こうすればいじめを解決できる――"夜回り先生"水谷さんは、明確に示す。
今の子どもたちがいかに追い詰められているか。大人と違ってストレス発散ができない。子どもたちには閉鎖された学校と家庭しかないうえに、その二つが追い詰められる場所となった時に、もう逃げ場はない。
"いじめ"の原因は家庭や学校、地域などの社会にある。だから閉鎖された学校空間の中の問題ではない。いじめる子もいじめられる子も交替もするし、生涯の傷を負う。水谷さんは、今の子どもに暴れ回るエネルギーや気力がなくなり、「目力」がなく、自己肯定感の希薄さ、自分への自信のないことを心配している。認められたり、ほめられたりすることなく、否定、否定で育てられればたしかにそうなる。
"夜回り先生"水谷さんはずっと、「死にたい、助けて」という子どもに体当たりで相談し続けてきた。本書にもその一端、実例が紹介されている。愛情のない、実情に迫らない、本質を探ろうとしない全てに対して憤りがあふれている。
いじめ現象は「不健全な人間関係(無視や悪口)」「人権侵害(死ね、学校へ来るな)」「犯罪」の三つに分かれるのに、文科省は曖昧な定義で、学校の内に抱え込ませている。人権侵害には人権擁護局などを、犯罪には警察との連携を、学校と教員は「不健全な人間関係」を直し、できなければ"いじめ"の責任を取ること――水谷さんの主張は明確だ。

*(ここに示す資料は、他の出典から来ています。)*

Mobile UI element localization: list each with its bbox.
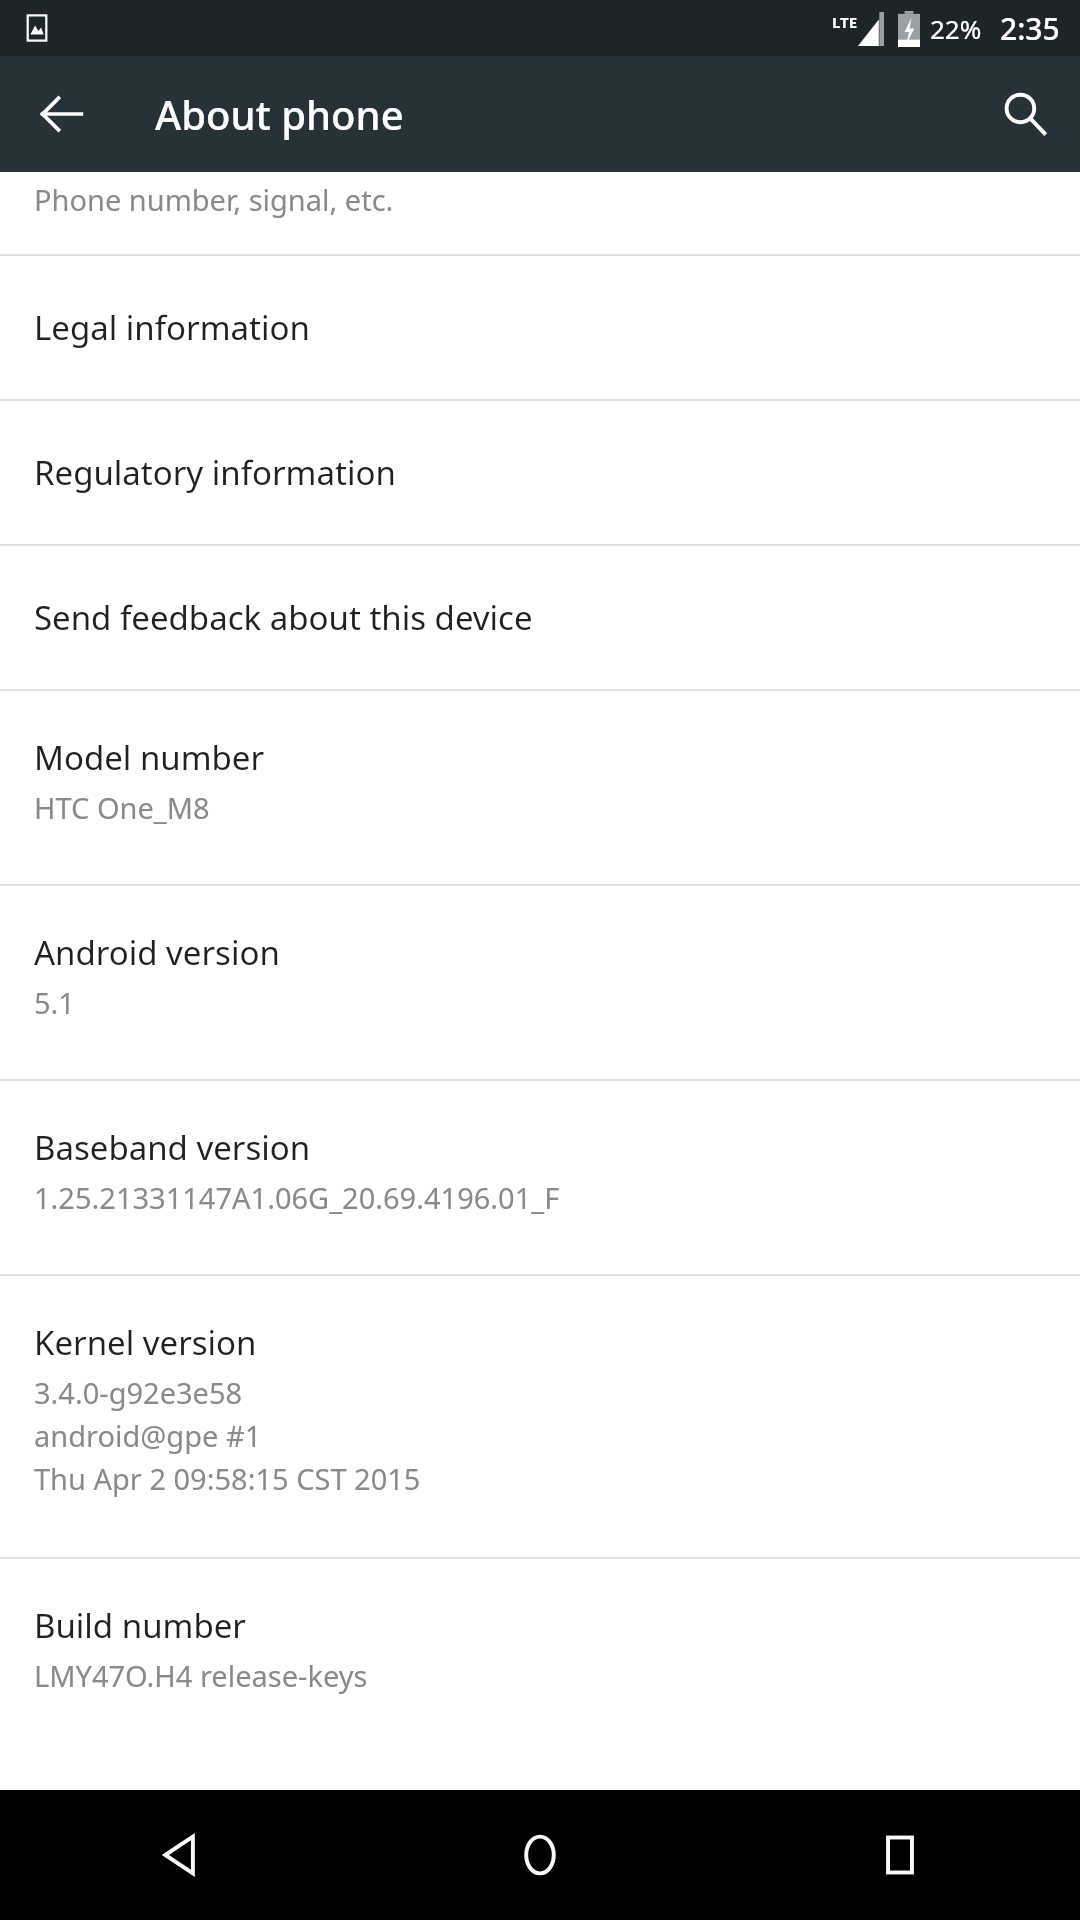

いじめにどう対処するか――。「今いじめられている君へ」「いじめに気づいている君へ」「今だれかをいじめている君へ」「すべての親へ」「学校関係者へ」「関係機関の人たちへ」「すべての人たちへ」。皆、逃げているではないか。いじめ対策は、総がかりで、踏み込んでこそできるものだ。戦ってこそ解決の道がある――そうした叫びが伝わってくる。必読の本だ。